Greek philosopher Plato described Atlantis as a vast island-continent west of the Mediterranean, surrounded by the Atlantic Ocean.
The Greek word Atlantis means the island of Atlas, while the Atlantic means the ocean of Atlas. But can the waters of the Atlantic really be hiding the remains of this lost civilisation? According to the myth, visited many times in film and television, Atlantis was governed in peace, was rich in commerce and was advanced in knowledge, still unsurpassed to this day in its spiritual and creative genius.
But according to Plato's story, the people of Atlantis became complacent and their leaders arrogant. The gods destroyed Atlantis as punishment, flooding it and submerging the island in one day and night.
After Plato, Atlantis was forgotten until Ignatius Donnelly revived the myth in 1882, seeing it as the logical explanation for common traits in civilisations around the world, such as the pyramid building of ancient Egyptian and Mayan civilisations.
Theories have since abounded as to where Atlantis was. Antarctica, Indonesia, the North Atlantic, the United States and the Arctic are just a few of the locations identified by archaeologists and dreamers.
Some, such as Erich von Daniken in his book Chariots Of The Gods, famously claimed the lost civilisation came from outer space.
The island of Santorini in the Adriatic, destroyed by a volcanic eruption that could in turn have brought the Minoan culture of ancient Crete to an end, provides the most plausible archaeological explanation to the myth. Orthodox archaeology has long dismissed Donnelly's theory of a common root to civilisation, claiming that far-flung ancient civilisations evolved independently.
Supernatural Science (Pearl, 10.45pm) revisits the debate and tries once more to pinpoint the lost paradise. It visits locations in Turkey and the Mediterranean that historians and archaeologists have suggested to be the original site. It then explores what it bills as a new theory - that Atlantis was a city in South America.

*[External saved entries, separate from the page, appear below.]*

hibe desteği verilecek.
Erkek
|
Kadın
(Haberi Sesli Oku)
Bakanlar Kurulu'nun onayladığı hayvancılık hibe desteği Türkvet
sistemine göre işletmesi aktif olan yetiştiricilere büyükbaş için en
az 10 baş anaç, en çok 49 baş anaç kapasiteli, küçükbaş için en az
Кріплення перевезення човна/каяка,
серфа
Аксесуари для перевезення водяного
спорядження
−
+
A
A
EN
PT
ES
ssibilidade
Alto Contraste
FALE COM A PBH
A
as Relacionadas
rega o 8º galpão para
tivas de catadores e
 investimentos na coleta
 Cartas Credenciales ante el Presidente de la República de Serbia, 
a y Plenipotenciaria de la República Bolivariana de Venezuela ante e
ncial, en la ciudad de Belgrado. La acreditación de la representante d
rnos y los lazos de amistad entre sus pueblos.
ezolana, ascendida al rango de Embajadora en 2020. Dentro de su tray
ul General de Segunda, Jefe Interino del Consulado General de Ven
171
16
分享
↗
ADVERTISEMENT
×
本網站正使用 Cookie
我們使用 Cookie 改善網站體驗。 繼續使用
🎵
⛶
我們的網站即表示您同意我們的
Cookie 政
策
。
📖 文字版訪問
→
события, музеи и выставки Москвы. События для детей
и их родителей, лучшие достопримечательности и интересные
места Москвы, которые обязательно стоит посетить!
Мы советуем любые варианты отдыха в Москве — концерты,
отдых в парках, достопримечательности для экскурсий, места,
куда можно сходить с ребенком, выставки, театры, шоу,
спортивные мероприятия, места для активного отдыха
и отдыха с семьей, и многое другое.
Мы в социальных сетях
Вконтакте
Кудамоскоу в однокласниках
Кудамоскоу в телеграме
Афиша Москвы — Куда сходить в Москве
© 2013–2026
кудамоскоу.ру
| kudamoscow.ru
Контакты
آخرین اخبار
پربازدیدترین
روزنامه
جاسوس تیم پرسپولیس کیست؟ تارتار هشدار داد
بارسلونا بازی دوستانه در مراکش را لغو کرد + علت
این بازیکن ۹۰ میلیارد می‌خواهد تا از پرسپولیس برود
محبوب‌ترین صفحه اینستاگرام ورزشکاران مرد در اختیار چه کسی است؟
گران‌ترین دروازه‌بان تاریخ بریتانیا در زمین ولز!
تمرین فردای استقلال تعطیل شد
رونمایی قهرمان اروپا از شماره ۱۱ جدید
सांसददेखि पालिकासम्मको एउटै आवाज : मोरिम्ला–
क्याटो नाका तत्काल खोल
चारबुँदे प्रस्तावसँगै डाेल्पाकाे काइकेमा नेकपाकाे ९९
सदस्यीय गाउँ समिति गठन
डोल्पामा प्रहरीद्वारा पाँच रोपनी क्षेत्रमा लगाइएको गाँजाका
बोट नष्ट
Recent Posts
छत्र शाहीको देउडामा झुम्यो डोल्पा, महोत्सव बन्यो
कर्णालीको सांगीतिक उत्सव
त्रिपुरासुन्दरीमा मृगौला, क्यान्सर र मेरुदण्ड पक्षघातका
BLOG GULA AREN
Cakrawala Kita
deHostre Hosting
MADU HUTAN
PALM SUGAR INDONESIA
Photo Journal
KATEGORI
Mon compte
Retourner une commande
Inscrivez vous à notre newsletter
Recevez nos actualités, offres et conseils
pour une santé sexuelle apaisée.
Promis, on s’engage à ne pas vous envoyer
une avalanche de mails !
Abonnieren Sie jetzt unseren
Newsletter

Certain sites in South America apparently fit Plato's description, though supporters of other locations use similar evidence to bolster their case. The programme also examines the theories of the trading links between Atlantis and the ancient Egyptians and Greeks, which provided the source of the myth.
Archaeologist and adventurer Graham Hancock's theories on ancient civilisations and their global communications have already made intriguing television in the Lost Civilisations series. This documentary will fuel the interest further, even though it is unlikely to have the final word on the subject.

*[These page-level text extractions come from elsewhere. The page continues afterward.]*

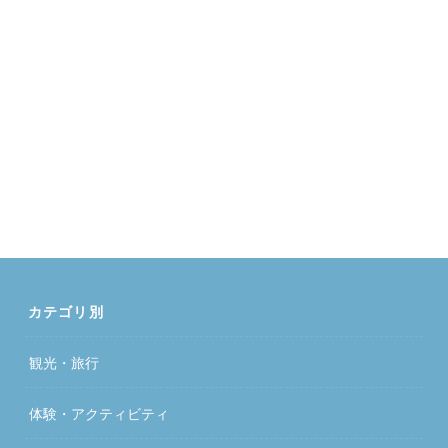
カテゴリ別
観光・旅行
体験・アクティビティ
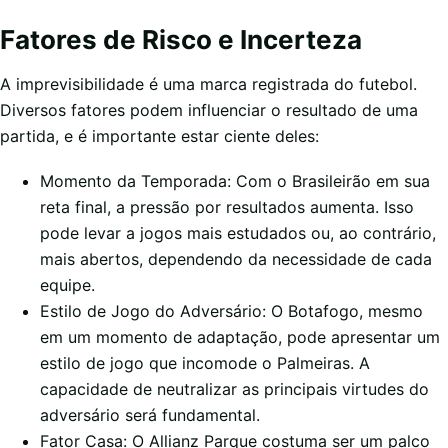
Fatores de Risco e Incerteza
A imprevisibilidade é uma marca registrada do futebol.
Diversos fatores podem influenciar o resultado de uma
partida, e é importante estar ciente deles:
Momento da Temporada: Com o Brasileirão em sua
reta final, a pressão por resultados aumenta. Isso
pode levar a jogos mais estudados ou, ao contrário,
mais abertos, dependendo da necessidade de cada
equipe.
Estilo de Jogo do Adversário: O Botafogo, mesmo
em um momento de adaptação, pode apresentar um
estilo de jogo que incomode o Palmeiras. A
capacidade de neutralizar as principais virtudes do
adversário será fundamental.
Fator Casa: O Allianz Parque costuma ser um palco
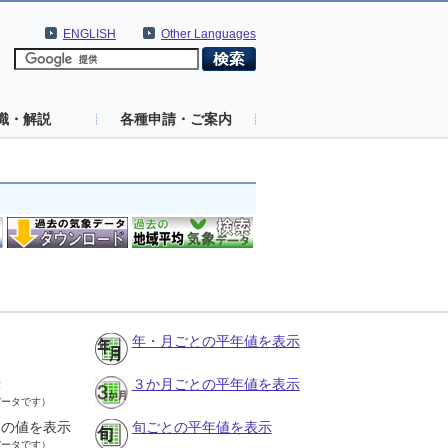
ENGLISH
Other Languages
識・解説
各種申請・ご案内
年・月ごとの平年値を表示
示
３か月ごとの平年値を表示
データです）
との値を表示
旬ごとの平年値を表示
データです）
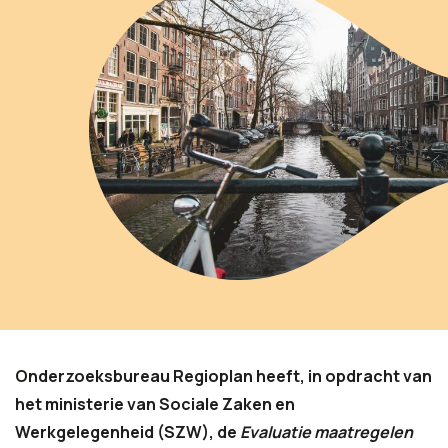
Onderzoeksbureau Regioplan heeft, in opdracht van
het ministerie van Sociale Zaken en
Werkgelegenheid (SZW), de
Evaluatie maatregelen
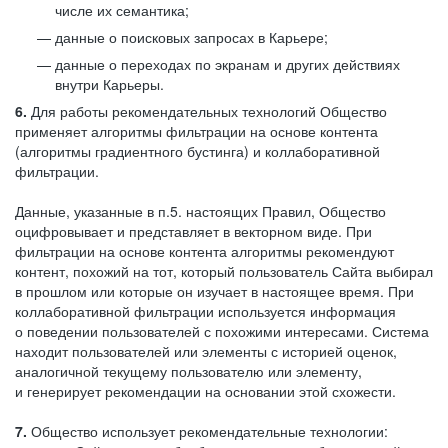
числе их семантика;
данные о поисковых запросах в Карьере;
данные о переходах по экранам и других действиях
внутри Карьеры.
6.
Для работы рекомендательных технологий Общество
применяет алгоритмы фильтрации на основе контента
(алгоритмы градиентного бустинга) и коллаборативной
фильтрации.
Данные, указанные в п.5. настоящих Правил, Общество
оцифровывает и представляет в векторном виде. При
фильтрации на основе контента алгоритмы рекомендуют
контент, похожий на тот, который пользователь Сайта выбирал
в прошлом или которые он изучает в настоящее время. При
коллаборативной фильтрации используется информация
о поведении пользователей с похожими интересами. Система
находит пользователей или элементы с историей оценок,
аналогичной текущему пользователю или элементу,
и генерирует рекомендации на основании этой схожести.
7.
Общество использует рекомендательные технологии:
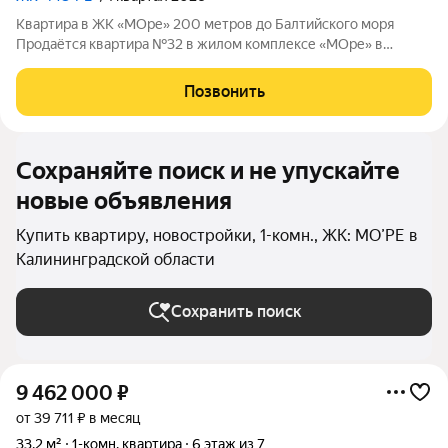
Квартира в ЖК «МОре» 200 метров до Балтийского моря
Продаётся квартира №32 в жилом комплексе «МОре» в
Пионерском. ЖК расположен в курортной локации на
побережье между Пионерским и Светлогорском. До
Позвонить
Балтийского моря около 200 метров: рядом пляж,
Сохраняйте поиск и не упускайте
новые объявления
Купить квартиру, новостройки, 1-комн., ЖК: МО’РЕ в
Калининградской области
Сохранить поиск
9 462 000
₽
от 39 711 ₽ в месяц
33,2 м²
1-комн. квартира
6 этаж из 7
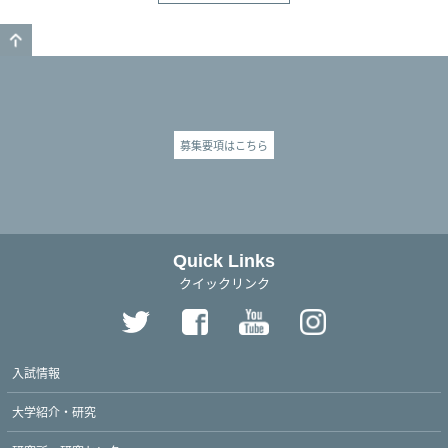
GO TO TOP
募集要項はこちら
Quick Links
クイックリンク
入試情報
大学紹介・研究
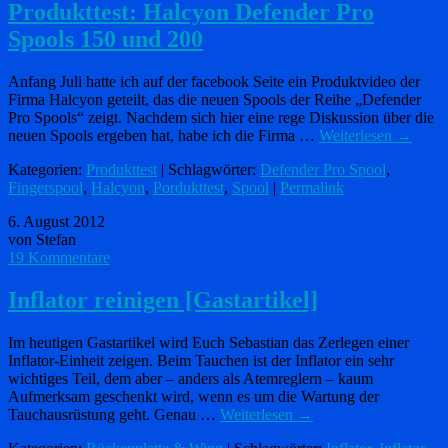
Produkttest: Halcyon Defender Pro
Spools 150 und 200
Anfang Juli hatte ich auf der facebook Seite ein Produktvideo der
Firma Halcyon geteilt, das die neuen Spools der Reihe „Defender
Pro Spools“ zeigt. Nachdem sich hier eine rege Diskussion über die
neuen Spools ergeben hat, habe ich die Firma …
Weiterlesen
→
Kategorien:
Produkttest
| Schlagwörter:
Defender Pro Spool
,
Fingerspool
,
Halcyon
,
Pordukttest
,
Spool
|
Permalink
6. August 2012
von Stefan
19 Kommentare
Inflator reinigen [Gastartikel]
Im heutigen Gastartikel wird Euch Sebastian das Zerlegen einer
Inflator-Einheit zeigen. Beim Tauchen ist der Inflator ein sehr
wichtiges Teil, dem aber – anders als Atemreglern – kaum
Aufmerksam geschenkt wird, wenn es um die Wartung der
Tauchausrüstung geht. Genau …
Weiterlesen
→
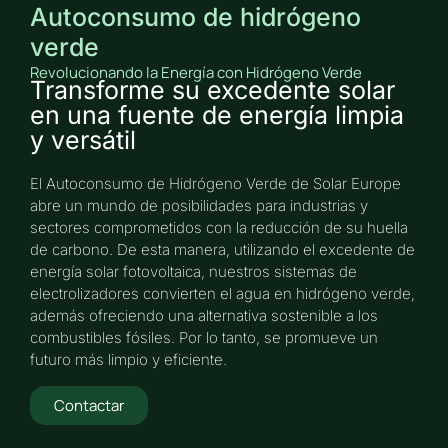
Autoconsumo de hidrógeno
verde
Revolucionando la Energía con Hidrógeno Verde
Transforme su excedente solar
en una fuente de energía limpia
y versátil
El Autoconsumo de Hidrógeno Verde de Solar Europe
abre un mundo de posibilidades para industrias y
sectores comprometidos con la reducción de su huella
de carbono. De esta manera, utilizando el excedente de
energía solar fotovoltaica, nuestros sistemas de
electrolizadores convierten el agua en hidrógeno verde,
además ofreciendo una alternativa sostenible a los
combustibles fósiles. Por lo tanto, se promueve un
futuro más limpio y eficiente.
Contactar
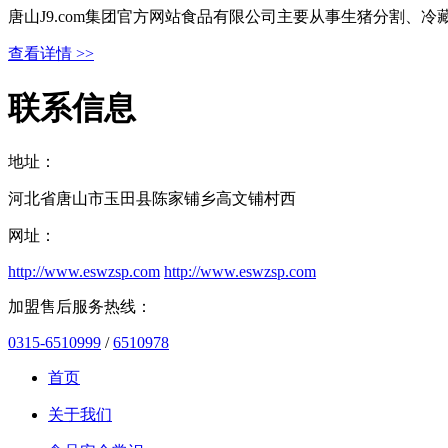
唐山J9.com集团官方网站食品有限公司主要从事生猪分割、
查看详情 >>
联系信息
地址：
河北省唐山市玉田县陈家铺乡高文铺村西
网址：
http://www.eswzsp.com
http://www.eswzsp.com
加盟售后服务热线：
0315-6510999
/
6510978
首页
关于我们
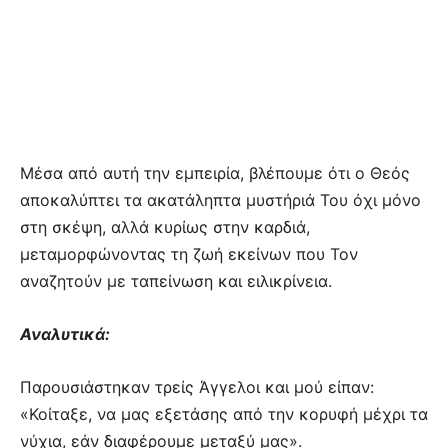
Μέσα από αυτή την εμπειρία, βλέπουμε ότι ο Θεός
αποκαλύπτει τα ακατάληπτα μυστήριά Του όχι μόνο
στη σκέψη, αλλά κυρίως στην καρδιά,
μεταμορφώνοντας τη ζωή εκείνων που Τον
αναζητούν με ταπείνωση και ειλικρίνεια.
Αναλυτικά:
Παρουσιάστηκαν τρείς Άγγελοι και μού είπαν:
«Κοίταξε, να μας εξετάσης από την κορυφή μέχρι τα
νύχια, εάν διαφέρουμε μεταξύ μας».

The destruction of a more recent land and culture is the topic of A New World: Healing The Wounds, Regreening The Land (Discovery, 10am). This revisits the terrible destruction of Vietnam during its long war with the United States, which destroyed huge tracts of rain forest.
It introduces viewers to one man, Dr Vo Quy, who is now at the forefront of efforts to 're-green' Vietnam, holding informal meetings in villagers to spread the message of environmental awareness and show them how to restore their land.